China reports 75 new COVID-19 cases as Delta cluster expands

FILE PHOTO: People wearing face masks walk on a street market, following an outbreak of the coronavirus disease (COVID-19) in Wuhan

BEIJING (Reuters) -China reported 75 new cases of COVID-19 on Sunday as cities began introducing strict curbs to halt an increasingly severe outbreak of the Delta variant of the coronavirus.

The number of new cases in mainland China, reported as of July 31, was up from 55 reported a day earlier.

The new cases included 53 domestically transmitted cases across eight provinces, bringing the total number of domestic cases in the past 10 days to 284 across 14 provinces and municipalities.

The current wave of the coronavirus in China, which is thought to have originated in the eastern city of Nanjing where most of the cases have been detected, has put health officials across the country on alert following months of little to no locally transmitted cases.

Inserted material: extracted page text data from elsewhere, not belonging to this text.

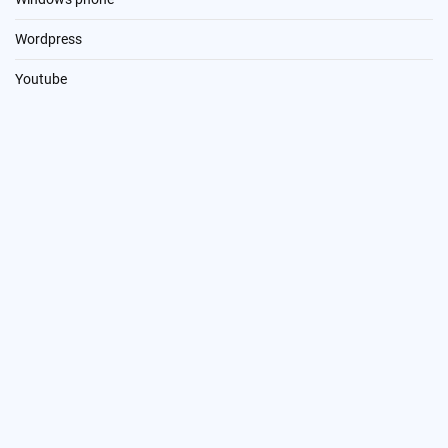
Wordpress
Youtube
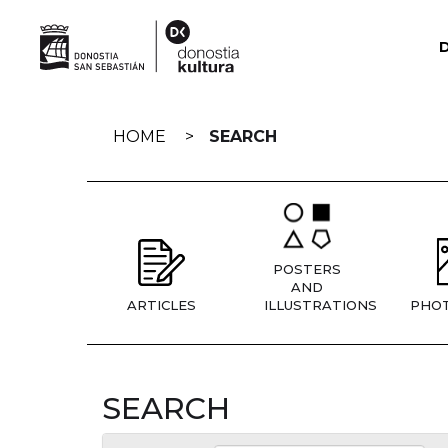
Skip
navigation
HOME
SEARCH
POSTERS
AND
ARTICLES
ILLUSTRATIONS
PHO
SEARCH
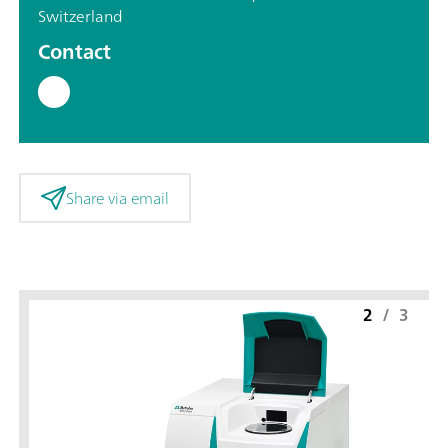
Switzerland
Contact
Share via email
2
/
3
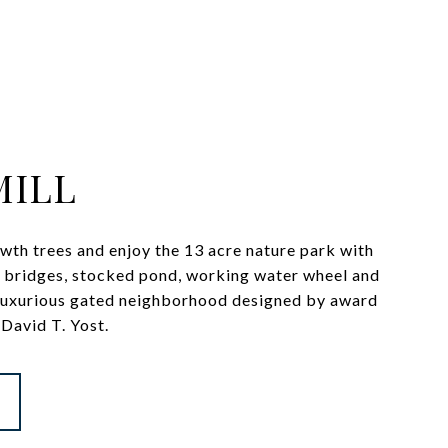
MILL
wth trees and enjoy the 13 acre nature park with
ot bridges, stocked pond, working water wheel and
 luxurious gated neighborhood designed by award
David T. Yost.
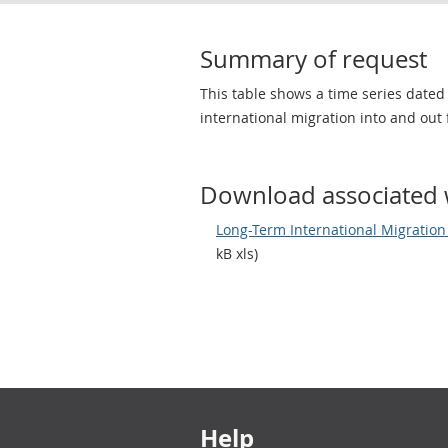
Summary of request
This table shows a time series dated
international migration into and out 
Download associated 
Long-Term International Migration 
kB xls)
Footer links
Help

Officials confirmed most of the new cases are the fast-spreading Delta variant of the COVID-19 virus.

Cities affected by the outbreaks are ramping up restrictions, including orders to work from home, bans on tourist sites and group travel and flight cancellations.

It is currently the peak summer travel period in China, and many of the new cases have been detected in cities famous for tourism.

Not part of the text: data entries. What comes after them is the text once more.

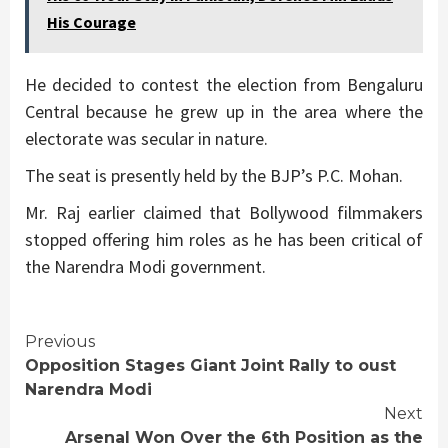
His Courage
He decided to contest the election from Bengaluru
Central because he grew up in the area where the
electorate was secular in nature.
The seat is presently held by the BJP’s P.C. Mohan.
Mr. Raj earlier claimed that Bollywood filmmakers
stopped offering him roles as he has been critical of
the Narendra Modi government.
Continue
Previous
Opposition Stages Giant Joint Rally to oust
Reading
Narendra Modi
Next
Arsenal Won Over the 6th Position as the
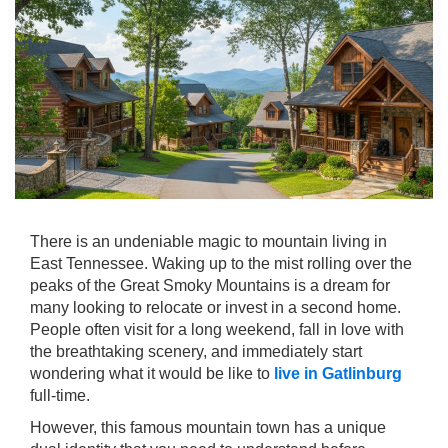
There is an undeniable magic to mountain living in
East Tennessee. Waking up to the mist rolling over the
peaks of the Great Smoky Mountains is a dream for
many looking to relocate or invest in a second home.
People often visit for a long weekend, fall in love with
the breathtaking scenery, and immediately start
wondering what it would be like to
live in Gatlinburg
full-time.
However, this famous mountain town has a unique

"The tourism safety situation is grim," said a social media posting on an account overseen by China's State Council on Sunday, urging tourists to get vaccinated and avoid high-risk areas.

The eastern province of Jiangsu, where Nanjing is located, recorded 30 new locally transmitted cases, up from 19 a day earlier. In Nanjing alone, the outbreak has risen to over 180 cases.

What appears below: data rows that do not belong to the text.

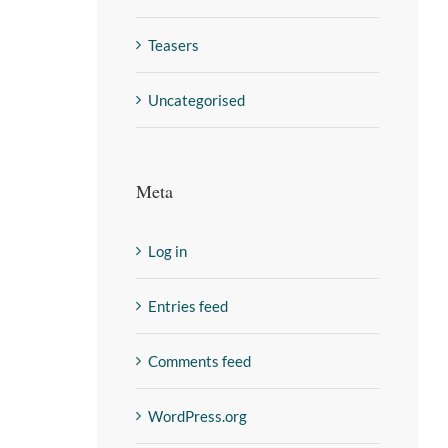
Teasers
Uncategorised
Meta
Log in
Entries feed
Comments feed
WordPress.org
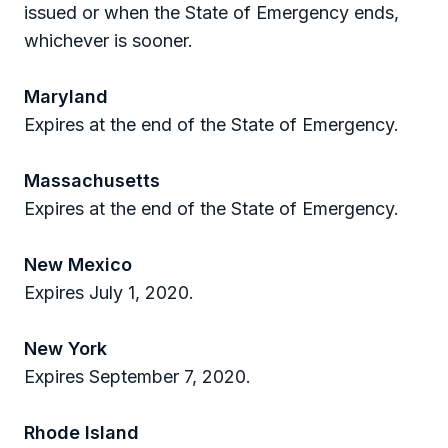
issued or when the State of Emergency ends,
whichever is sooner.
Maryland
Expires at the end of the State of Emergency.
Massachusetts
Expires at the end of the State of Emergency.
New Mexico
Expires July 1, 2020.
New York
Expires September 7, 2020.
Rhode Island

Officials on Friday said early cases of the Nanjing outbreak were linked to workers at the Nanjing Lukou International Airport, who cleaned a plane after it arrived from Russia carrying an infected passenger.

State media on Sunday said all flights out of Nanjing had been cancelled, and over 1,600 people linked to the airport have been ordered to quarantine at home for 14 days and restrictions on leaving the city remain in place.

In the tourist city of Zhangjiajie, officials on Sunday announced stay-at-home orders, calling on people not to go to work unless absolutely necessary. State-backed media reported the city had closed all roads for non-emergency transport as of 3 p.m. on Sunday.

Four of the city's eight cases were linked to a theatre performance on July 22 that had a seating capacity of over 2,000.

There were also 12 new cases reported in central China's Henan province, where the flood-stricken city of Zhengzhou reported 11 new cases as of Saturday, as well as 16 asymptomatic cases, which China does not include in official figures.

Among the 75 new cases reported across China were 22 imported from overseas, down from 25 a day earlier.

China's total number of current infections stands at 1,022 cases, with no new deaths reported. The country has reported a total of 93,005 infections since the outbreak began, and had administered over 1.6 billion doses of COVID-19 vaccines as of July 30.